Task item
The required output is the exact run of lines below that opens at the line with "м среди домашних мастеров и" and closes at the line with "Ouverture par".

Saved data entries
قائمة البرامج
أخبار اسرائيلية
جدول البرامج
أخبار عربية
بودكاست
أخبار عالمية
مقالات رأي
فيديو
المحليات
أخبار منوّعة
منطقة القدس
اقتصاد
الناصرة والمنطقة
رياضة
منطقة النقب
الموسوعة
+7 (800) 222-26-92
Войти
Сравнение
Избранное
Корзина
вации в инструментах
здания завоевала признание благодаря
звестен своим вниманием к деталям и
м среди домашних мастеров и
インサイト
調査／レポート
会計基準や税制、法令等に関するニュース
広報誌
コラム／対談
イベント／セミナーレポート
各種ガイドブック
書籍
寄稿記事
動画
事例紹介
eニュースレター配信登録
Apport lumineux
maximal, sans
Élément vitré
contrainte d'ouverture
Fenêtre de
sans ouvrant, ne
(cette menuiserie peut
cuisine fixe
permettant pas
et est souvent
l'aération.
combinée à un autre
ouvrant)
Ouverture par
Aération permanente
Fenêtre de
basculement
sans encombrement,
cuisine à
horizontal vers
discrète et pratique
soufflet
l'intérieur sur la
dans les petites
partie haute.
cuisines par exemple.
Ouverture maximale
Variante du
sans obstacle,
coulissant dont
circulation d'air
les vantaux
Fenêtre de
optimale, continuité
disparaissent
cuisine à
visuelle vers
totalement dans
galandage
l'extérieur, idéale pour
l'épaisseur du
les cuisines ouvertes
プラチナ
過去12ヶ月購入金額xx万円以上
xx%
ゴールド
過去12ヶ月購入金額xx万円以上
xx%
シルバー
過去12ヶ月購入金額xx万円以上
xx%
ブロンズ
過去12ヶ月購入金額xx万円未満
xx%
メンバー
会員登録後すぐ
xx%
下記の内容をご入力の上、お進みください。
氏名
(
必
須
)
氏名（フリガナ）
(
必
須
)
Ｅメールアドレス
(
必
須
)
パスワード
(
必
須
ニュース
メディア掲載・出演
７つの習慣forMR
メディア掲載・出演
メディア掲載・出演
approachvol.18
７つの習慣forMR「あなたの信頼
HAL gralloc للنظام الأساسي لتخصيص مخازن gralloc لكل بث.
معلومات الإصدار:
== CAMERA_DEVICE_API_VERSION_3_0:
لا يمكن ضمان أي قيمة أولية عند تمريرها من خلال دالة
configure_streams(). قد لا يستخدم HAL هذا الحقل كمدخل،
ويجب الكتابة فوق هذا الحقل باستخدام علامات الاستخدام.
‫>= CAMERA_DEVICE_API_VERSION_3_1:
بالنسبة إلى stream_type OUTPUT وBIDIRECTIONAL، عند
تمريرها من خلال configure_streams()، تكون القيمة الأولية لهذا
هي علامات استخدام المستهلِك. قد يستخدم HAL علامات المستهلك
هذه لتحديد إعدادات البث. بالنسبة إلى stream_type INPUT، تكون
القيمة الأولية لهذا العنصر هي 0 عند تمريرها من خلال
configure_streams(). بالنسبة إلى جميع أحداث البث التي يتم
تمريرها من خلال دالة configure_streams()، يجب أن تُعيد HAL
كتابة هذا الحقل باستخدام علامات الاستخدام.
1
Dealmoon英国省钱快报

---

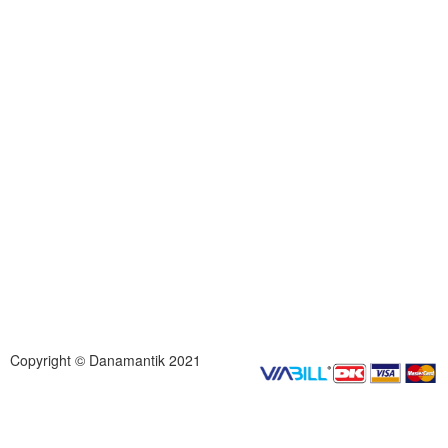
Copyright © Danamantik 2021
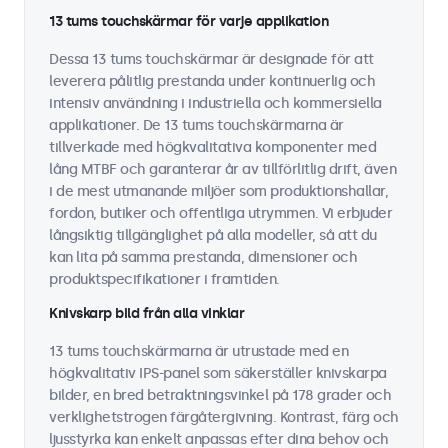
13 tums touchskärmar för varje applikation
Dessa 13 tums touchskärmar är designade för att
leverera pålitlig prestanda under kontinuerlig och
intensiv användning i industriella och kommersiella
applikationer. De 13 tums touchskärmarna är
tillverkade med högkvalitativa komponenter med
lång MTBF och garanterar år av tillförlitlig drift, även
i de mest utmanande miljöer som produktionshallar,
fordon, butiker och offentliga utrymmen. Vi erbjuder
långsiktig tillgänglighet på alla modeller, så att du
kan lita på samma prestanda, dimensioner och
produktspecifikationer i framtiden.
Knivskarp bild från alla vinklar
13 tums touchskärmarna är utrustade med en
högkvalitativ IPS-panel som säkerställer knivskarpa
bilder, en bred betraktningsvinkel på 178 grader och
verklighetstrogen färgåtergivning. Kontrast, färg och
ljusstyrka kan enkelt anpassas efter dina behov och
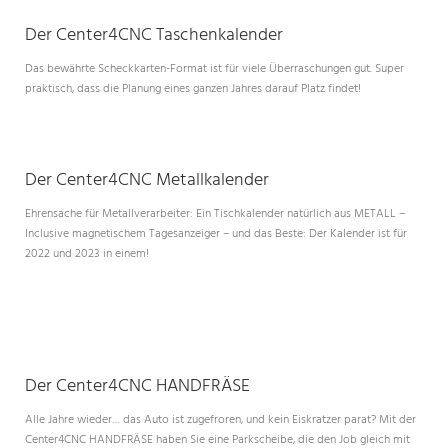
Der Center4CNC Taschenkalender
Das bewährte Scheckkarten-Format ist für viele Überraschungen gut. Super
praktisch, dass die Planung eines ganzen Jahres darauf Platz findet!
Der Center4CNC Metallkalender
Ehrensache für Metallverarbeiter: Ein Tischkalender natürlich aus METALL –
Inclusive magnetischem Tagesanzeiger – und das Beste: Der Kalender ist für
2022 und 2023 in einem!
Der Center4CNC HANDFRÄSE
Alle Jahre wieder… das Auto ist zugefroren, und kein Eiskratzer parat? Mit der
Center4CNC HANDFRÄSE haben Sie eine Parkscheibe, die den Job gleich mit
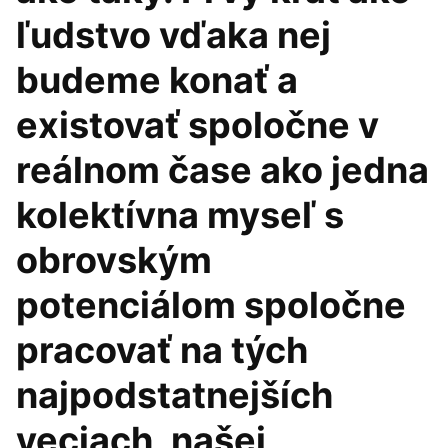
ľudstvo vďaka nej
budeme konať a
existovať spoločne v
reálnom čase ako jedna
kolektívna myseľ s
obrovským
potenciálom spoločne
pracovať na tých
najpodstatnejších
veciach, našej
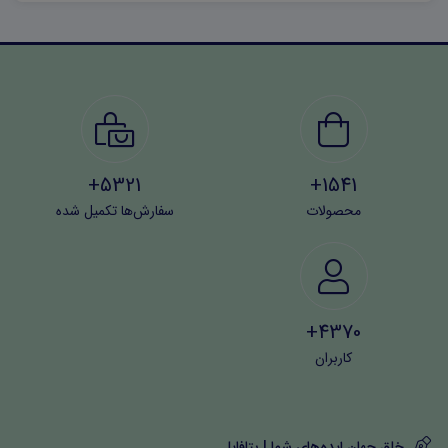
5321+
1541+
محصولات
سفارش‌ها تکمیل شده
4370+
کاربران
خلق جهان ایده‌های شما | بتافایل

* * *

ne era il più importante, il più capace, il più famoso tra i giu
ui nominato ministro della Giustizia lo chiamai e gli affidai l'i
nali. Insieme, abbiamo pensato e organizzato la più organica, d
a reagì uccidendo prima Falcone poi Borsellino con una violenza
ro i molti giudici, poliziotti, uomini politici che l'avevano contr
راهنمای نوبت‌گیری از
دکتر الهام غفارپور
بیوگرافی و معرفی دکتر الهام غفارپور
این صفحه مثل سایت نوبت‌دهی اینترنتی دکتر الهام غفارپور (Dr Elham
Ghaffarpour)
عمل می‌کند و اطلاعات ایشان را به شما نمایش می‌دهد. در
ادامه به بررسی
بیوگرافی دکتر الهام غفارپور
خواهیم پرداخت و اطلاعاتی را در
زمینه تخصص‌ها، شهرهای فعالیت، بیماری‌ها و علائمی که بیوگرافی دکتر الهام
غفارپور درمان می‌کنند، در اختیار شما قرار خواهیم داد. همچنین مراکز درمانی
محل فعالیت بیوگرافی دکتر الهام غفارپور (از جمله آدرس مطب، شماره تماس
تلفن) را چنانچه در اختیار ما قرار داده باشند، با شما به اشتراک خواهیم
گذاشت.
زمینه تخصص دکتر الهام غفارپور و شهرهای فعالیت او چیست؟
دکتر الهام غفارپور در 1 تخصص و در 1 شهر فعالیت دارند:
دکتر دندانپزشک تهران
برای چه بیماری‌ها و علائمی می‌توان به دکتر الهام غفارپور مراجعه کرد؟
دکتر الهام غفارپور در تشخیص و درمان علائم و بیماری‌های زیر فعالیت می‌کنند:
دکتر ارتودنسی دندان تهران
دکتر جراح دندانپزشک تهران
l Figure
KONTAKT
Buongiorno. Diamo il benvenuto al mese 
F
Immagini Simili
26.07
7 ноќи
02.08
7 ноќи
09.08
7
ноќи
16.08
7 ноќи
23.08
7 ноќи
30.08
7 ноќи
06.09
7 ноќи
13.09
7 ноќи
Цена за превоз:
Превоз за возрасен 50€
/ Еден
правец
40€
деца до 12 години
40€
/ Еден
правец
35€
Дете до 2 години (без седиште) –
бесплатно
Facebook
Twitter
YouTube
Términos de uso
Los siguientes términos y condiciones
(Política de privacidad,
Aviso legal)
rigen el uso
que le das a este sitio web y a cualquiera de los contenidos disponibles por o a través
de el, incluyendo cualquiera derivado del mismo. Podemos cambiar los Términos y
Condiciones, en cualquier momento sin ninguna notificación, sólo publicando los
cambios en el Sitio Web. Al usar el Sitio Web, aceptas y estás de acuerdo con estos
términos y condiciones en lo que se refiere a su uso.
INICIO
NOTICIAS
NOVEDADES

Task solution
м среди домашних мастеров и
インサイト
調査／レポート
会計基準や税制、法令等に関するニュース
広報誌
コラム／対談
イベント／セミナーレポート
各種ガイドブック
書籍
寄稿記事
動画
事例紹介
eニュースレター配信登録
Apport lumineux
maximal, sans
Élément vitré
contrainte d'ouverture
Fenêtre de
sans ouvrant, ne
(cette menuiserie peut
cuisine fixe
permettant pas
et est souvent
l'aération.
combinée à un autre
ouvrant)
Ouverture par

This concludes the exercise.